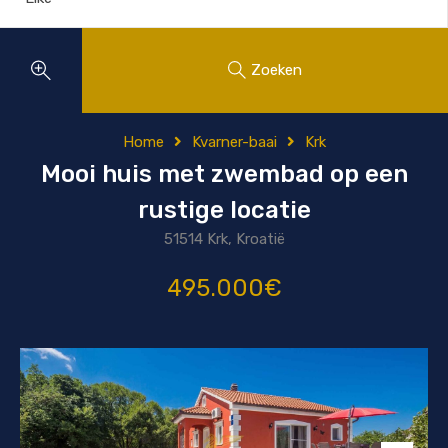
Zoeken
Home
Kvarner-baai
Krk
Mooi huis met zwembad op een
rustige locatie
51514 Krk, Kroatië
495.000€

**Problem requirements**
Write the data above out exactly. Leave out any pictures.

**Completed exercise**
Zoeken
Home
Kvarner-baai
Krk
Mooi huis met zwembad op een
rustige locatie
51514 Krk, Kroatië
495.000€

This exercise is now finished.